Thanks Michael.  It's the list of files I wanted.  That's certainly simple, even if the results are pretty ugly, I can parse out the file names.

I was just hoping there was something like  httpfindfirstfile (as there is for ftp and gopher protocols) that I couldn't find.

jj2007

On most sites you will get error 800401e4, download not allowed aka "Directory listing denied".

Tedd

There are no functions to list the files, any file list is entirely at the discretion of the web-server to send it.
When you connect to a site, you request "/" by default, and it's then up to the webserver what to send you, often this turns out to be the contents of "index.html", but it could equally be anything.
When you try to open some random url on the site, it's the same situation (if it's not a specific file) - you'll often get the index.html under that location, or a directory listing (if it's allowed by access rights; and an error message if it's not).
Anyway, short answer: the directory listing is entirely webserver generated, as a webpage, so anything you get will need to be extracted from the html listing to be useful.
No snowflake in an avalanche feels responsible.

Jimg


PBrennick

Jimq,

I am a bit vague in this area but URLOpenPullStream and URLOpenStream look interesting. The list of APIs that I could find that are internet related is as follows.
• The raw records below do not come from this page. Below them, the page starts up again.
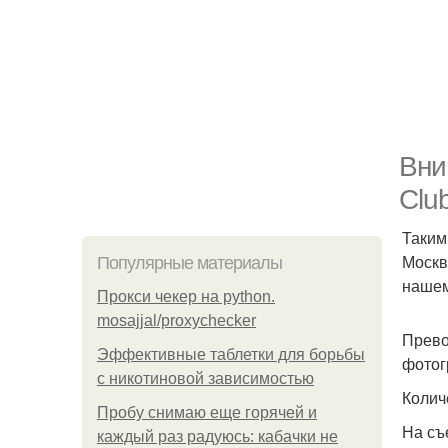
Вни
Clu
Таким
Москв
Популярные материалы
нашем
Прокси чекер на python.
mosajjal/proxychecker
Прево
Эффективные таблетки для борьбы
фотог
с никотиновой зависимостью
Колич
Пробу снимаю еще горячей и
На съ
каждый раз радуюсь: кабачки не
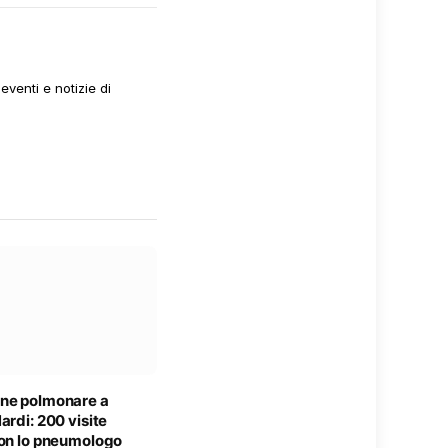
venti e notizie di
ne polmonare a
ardi: 200 visite
con lo pneumologo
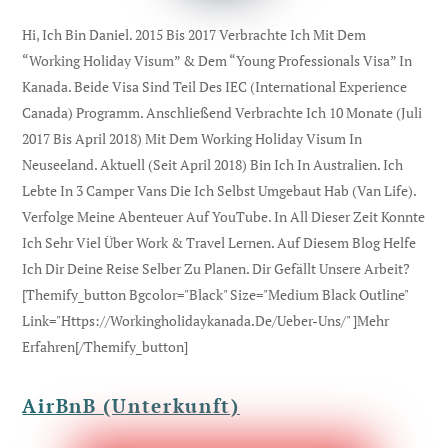
Hi, Ich Bin Daniel. 2015 Bis 2017 Verbrachte Ich Mit Dem
“Working Holiday Visum” & Dem “Young Professionals Visa” In
Kanada. Beide Visa Sind Teil Des IEC (international Experience
Canada) Programm. Anschließend Verbrachte Ich 10 Monate (Juli
2017 Bis April 2018) Mit Dem Working Holiday Visum In
Neuseeland. Aktuell (seit April 2018) Bin Ich In Australien. Ich
Lebte In 3 Camper Vans Die Ich Selbst Umgebaut Hab (Van Life).
Verfolge Meine Abenteuer Auf YouTube. In All Dieser Zeit Konnte
Ich Sehr Viel Über Work & Travel Lernen. Auf Diesem Blog Helfe
Ich Dir Deine Reise Selber Zu Planen. Dir Gefällt Unsere Arbeit?
[themify_button Bgcolor="black" Size="medium Black Outline"
Link="https://workingholidaykanada.de/ueber-Uns/" ]Mehr
Erfahren[/themify_button]
AirBnB (Unterkunft)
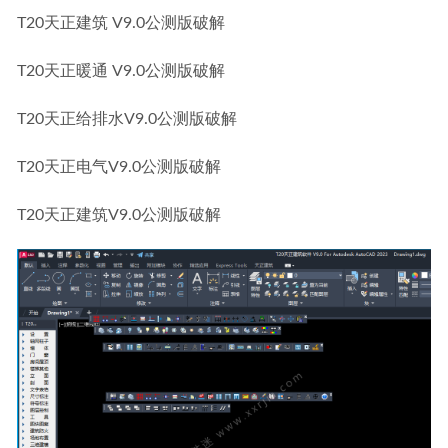
T20天正建筑 V9.0公测版破解
T20天正暖通 V9.0公测版破解
T20天正给排水V9.0公测版破解
T20天正电气V9.0公测版破解
T20天正建筑V9.0公测版破解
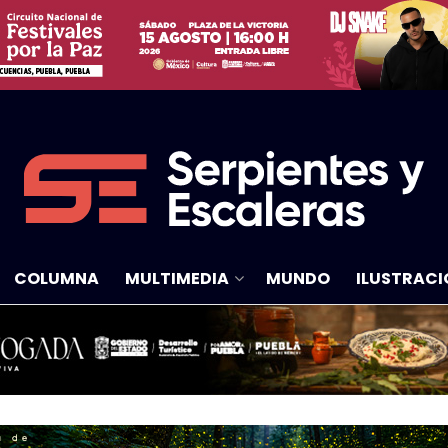
COLUMNA
MULTIMEDIA
MUNDO
ILUSTRACI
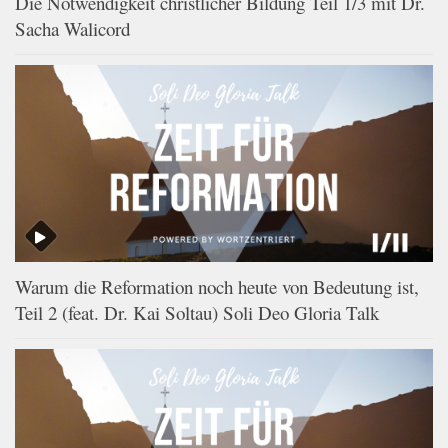
Die Notwendigkeit christlicher Bildung Teil 1/3 mit Dr.
Sacha Walicord
Warum die Reformation noch heute von Bedeutung ist,
Teil 2 (feat. Dr. Kai Soltau) Soli Deo Gloria Talk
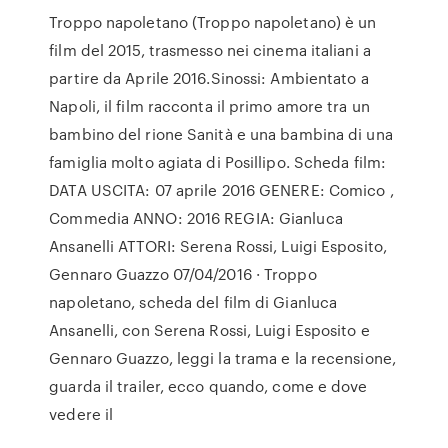
Troppo napoletano (Troppo napoletano) è un
film del 2015, trasmesso nei cinema italiani a
partire da Aprile 2016.Sinossi: Ambientato a
Napoli, il film racconta il primo amore tra un
bambino del rione Sanità e una bambina di una
famiglia molto agiata di Posillipo. Scheda film:
DATA USCITA: 07 aprile 2016 GENERE: Comico ,
Commedia ANNO: 2016 REGIA: Gianluca
Ansanelli ATTORI: Serena Rossi, Luigi Esposito,
Gennaro Guazzo 07/04/2016 · Troppo
napoletano, scheda del film di Gianluca
Ansanelli, con Serena Rossi, Luigi Esposito e
Gennaro Guazzo, leggi la trama e la recensione,
guarda il trailer, ecco quando, come e dove
vedere il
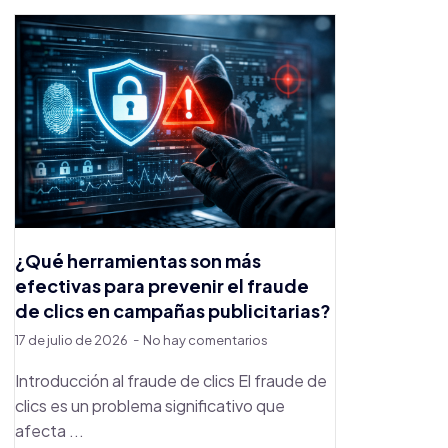
¿Qué herramientas son más
efectivas para prevenir el fraude
de clics en campañas publicitarias?
17 de julio de 2026
No hay comentarios
Introducción al fraude de clics El fraude de
clics es un problema significativo que
afecta ...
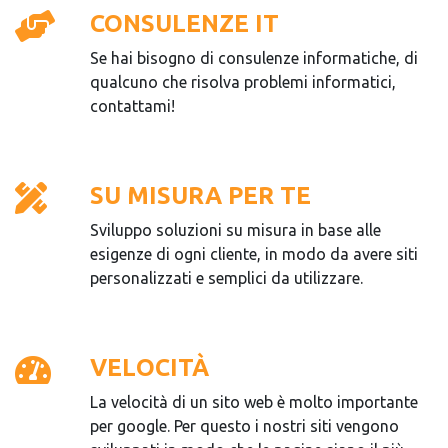
CONSULENZE IT
Se hai bisogno di consulenze informatiche, di
qualcuno che risolva problemi informatici,
contattami!
SU MISURA PER TE
Sviluppo soluzioni su misura in base alle
esigenze di ogni cliente, in modo da avere siti
personalizzati e semplici da utilizzare.
VELOCITÀ
La velocità di un sito web è molto importante
per google. Per questo i nostri siti vengono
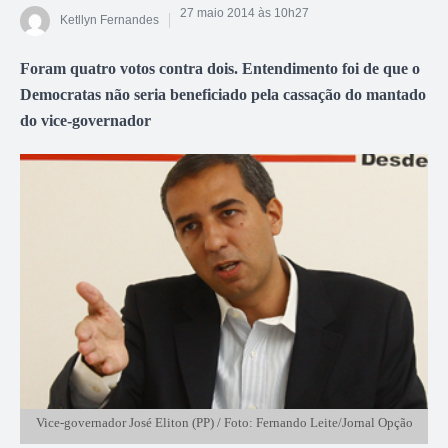
27 maio 2014 às 10h27
Ketllyn Fernandes
Foram quatro votos contra dois. Entendimento foi de que o
Democratas não seria beneficiado pela cassação do mantado
do vice-governador
Vice-governador José Eliton (PP) / Foto: Fernando Leite/Jornal Opção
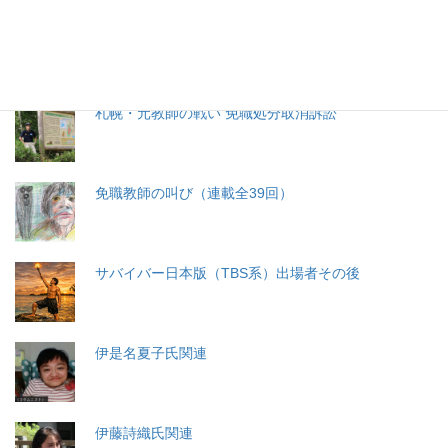
分娩費用の保険適用化問題
札幌・元教師の戦い 免職処分取消訴訟
免職教師の叫び（連載全39回）
サバイバー日本版（TBS系）出場者その後
伊是名夏子氏関連
伊藤詩織氏関連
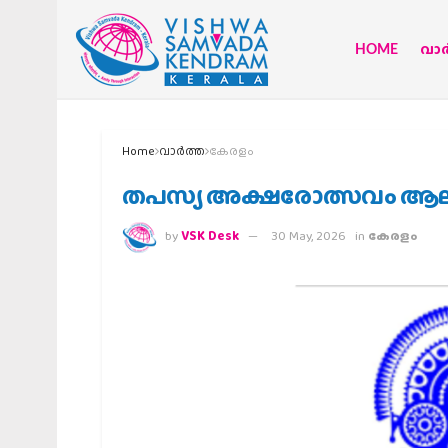
HOME
വാര്
Home
വാര്‍ത്ത
കേരളം
തപസ്യ അക്ഷരോത്സവം ആലുവയ
by
VSK Desk
30 May, 2026
in
കേരളം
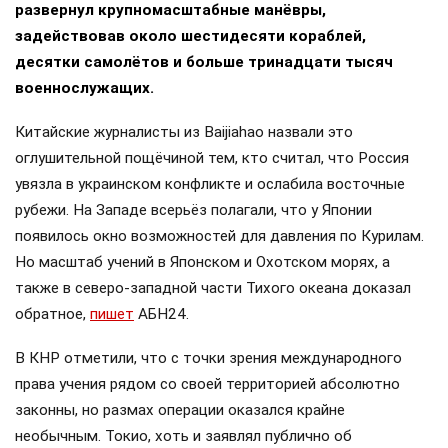
развернул крупномасштабные манёвры,
задействовав около шестидесяти кораблей,
десятки самолётов и больше тринадцати тысяч
военнослужащих.
Китайские журналисты из Baijiahao назвали это
оглушительной пощёчиной тем, кто считал, что Россия
увязла в украинском конфликте и ослабила восточные
рубежи. На Западе всерьёз полагали, что у Японии
появилось окно возможностей для давления по Курилам.
Но масштаб учений в Японском и Охотском морях, а
также в северо-западной части Тихого океана доказал
обратное,
пишет
АБН24.
В КНР отметили, что с точки зрения международного
права учения рядом со своей территорией абсолютно
законны, но размах операции оказался крайне
необычным. Токио, хоть и заявлял публично об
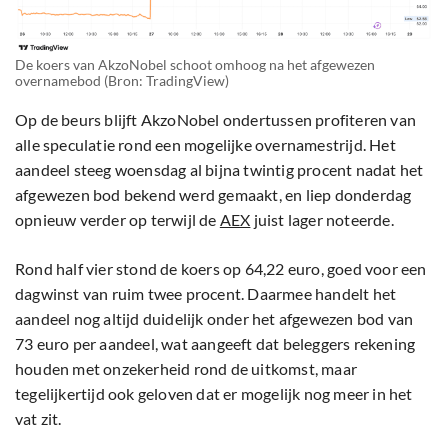
De koers van AkzoNobel schoot omhoog na het afgewezen
overnamebod (Bron: TradingView)
Op de beurs blijft AkzoNobel ondertussen profiteren van
alle speculatie rond een mogelijke overnamestrijd. Het
aandeel steeg woensdag al bijna twintig procent nadat het
afgewezen bod bekend werd gemaakt, en liep donderdag
opnieuw verder op terwijl de
AEX
juist lager noteerde.
Rond half vier stond de koers op 64,22 euro, goed voor een
dagwinst van ruim twee procent. Daarmee handelt het
aandeel nog altijd duidelijk onder het afgewezen bod van
73 euro per aandeel, wat aangeeft dat beleggers rekening
houden met onzekerheid rond de uitkomst, maar
tegelijkertijd ook geloven dat er mogelijk nog meer in het
vat zit.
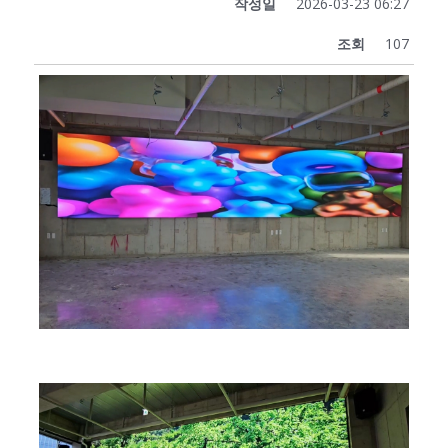
작성일
2026-03-23 06:27
조회
107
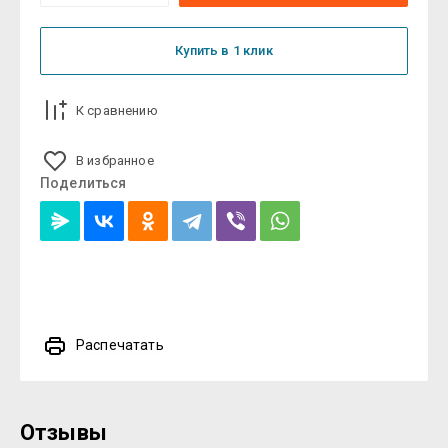
Купить в 1 клик
К сравнению
В избранное
Поделиться
Распечатать
Отзывы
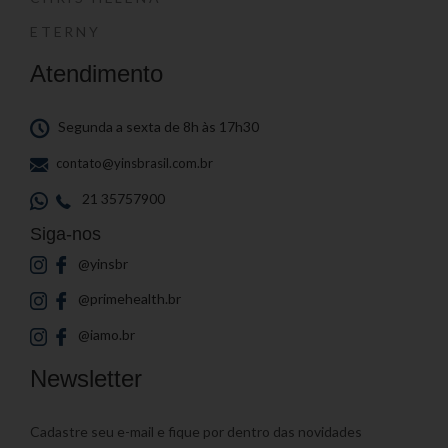
ETERNY
Atendimento
Segunda a sexta de 8h às 17h30
contato@yinsbrasil.com.br
21 35757900
Siga-nos
@yinsbr
@primehealth.br
@iamo.br
Newsletter
Cadastre seu e-mail e fique por dentro das novidades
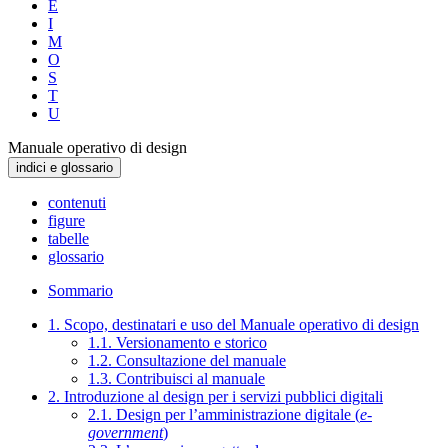
E
I
M
O
S
T
U
Manuale operativo di design
indici e glossario
contenuti
figure
tabelle
glossario
Sommario
1. Scopo, destinatari e uso del Manuale operativo di design
1.1. Versionamento e storico
1.2. Consultazione del manuale
1.3. Contribuisci al manuale
2. Introduzione al design per i servizi pubblici digitali
2.1. Design per l’amministrazione digitale (
e-
government
)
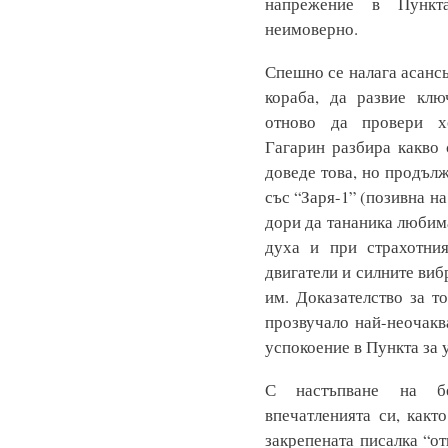
напрежение в Пункт
неимоверно.
Спешно се налага асансь
кораба, да развие клю
отново да провери х
Гагарин разбира какво 
доведе това, но продъл
със “Заря-1” (позивна н
дори да тананика любима
духа и при страхотни
двигатели и силните виб
им. Доказателство за т
прозвучало най-неочакв
успокоение в Пункта за 
С настъпване на бе
впечатленията си, какт
закрепената писалка “от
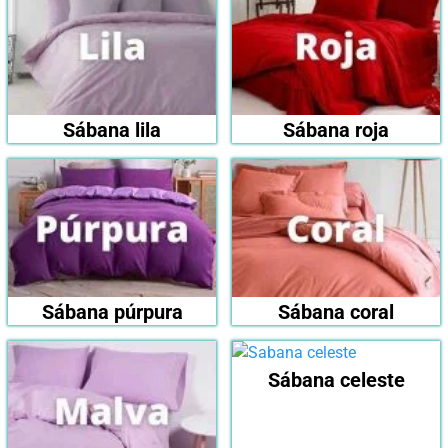
Sábana lila
Sábana roja
Sábana púrpura
Sábana coral
Sábana celeste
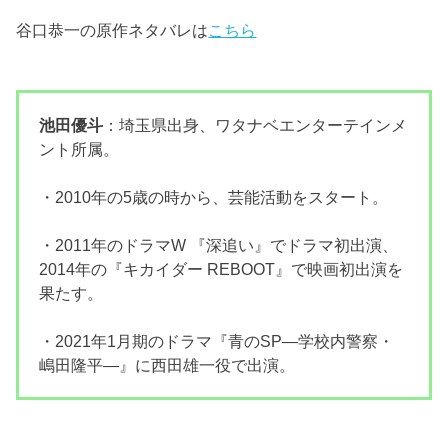
谷口恭一の原作ネタバレは
こちら
池田優斗
：埼玉県出身、ワタナベエンターテインメ
ント所属。
・2010年の5歳の時から、芸能活動をスタート。
・2011年のドラマW 『深追い』でドラマ初出演、
2014年の『キカイダー REBOOT』で映画初出演を
果たす。
・2021年1月期のドラマ『青のSP―学校内警察・
嶋田隆平―』に西田雄一役で出演。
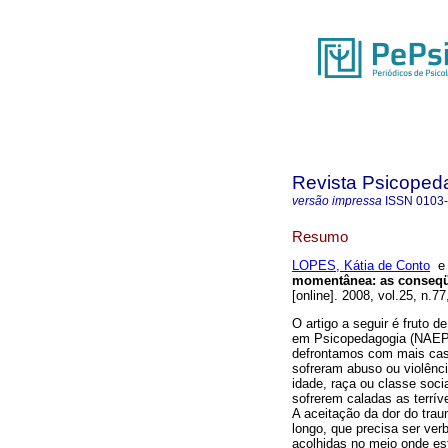
Revista Psicoped
versão impressa
ISSN
0103
Resumo
LOPES, Kátia de Conto
momentânea
:
as conseq
[online]. 2008, vol.25, n.
O artigo a seguir é fruto 
em Psicopedagogia (NAEP) 
defrontamos com mais cas
sofreram abuso ou violênc
idade, raça ou classe soci
sofrerem caladas as terrív
A aceitação da dor do tr
longo, que precisa ser ver
acolhidas no meio onde es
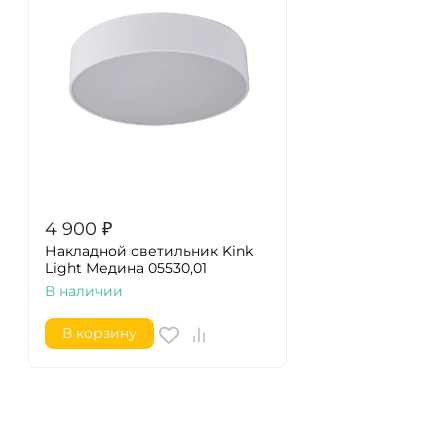
4 900
₽
Накладной светильник Kink
Light Медина 05530,01
В наличии
В корзину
AsyncInstallDistributionUnit
CoGetClassObjectFromURL
CoInternetCombineIUri
CoInternetCombineUrl
CoInternetCombineUrlEx
CoInternetCompareUrl
CoInternetGetSecurityUrlEx
CoInternetParseIUri
CoInternetQueryInfo
CompatFlagsFromClsid
CopyBindInfo
CopyStgMedium
CreateAsyncBindCtx
CreateAsyncBindCtxEx
CreateFormatEnumerator
CreateUri
CreateURLBinding (not currently implemented)
CreteURLMoniker
CreateURLMonikerEx
CreateURLMonikerEx2
FindMediaType
FindMediaTypeClass
FindMimeFromData
GetClassFileOrMime
GetClassURL (not currently implemented)
IsAsyncMoniker
IsValidURL
MkParseDisplayNameEx
ObtainUserAgentString
RegisterBindStatusCallback
RegisterFormatEnumerator
RegisterMediaTypeClass
RegisterMediaTypes
ReleaseBindInfo
RevokeBindStatusCallback
RevokeFormatEnumerator
URLDownloadToCacheFile
URLDownloadToFile
UrlMkGetSessionOption
UrlMkSetSessionOption
URLOpenBlockingStream
URLOpenPullStream
URLOpenStream

hth,
Paul
The GeneSys Project is available from:
The Repository or My crappy website

Jimg

Thanks Paul.  It make my poor mind boggle.

nathanpc

O_o
It's a very big list!
Í'm going to try! :D

elmo

i found almost complete example in:
http://www.masm32.com/board/index.php?PHPSESSID=1fba624f0f2404ac83e75becf8fb6c7b&topic=3950.0

I want to list a file on my site.
i find in wininet.inc:
-FtpFindFirstFile
-InternetFindNextFile

maybe we can combine it. but I don't found enough example on the NET
could someone out there share their knowledge about this?
be the king of accounting programmer world!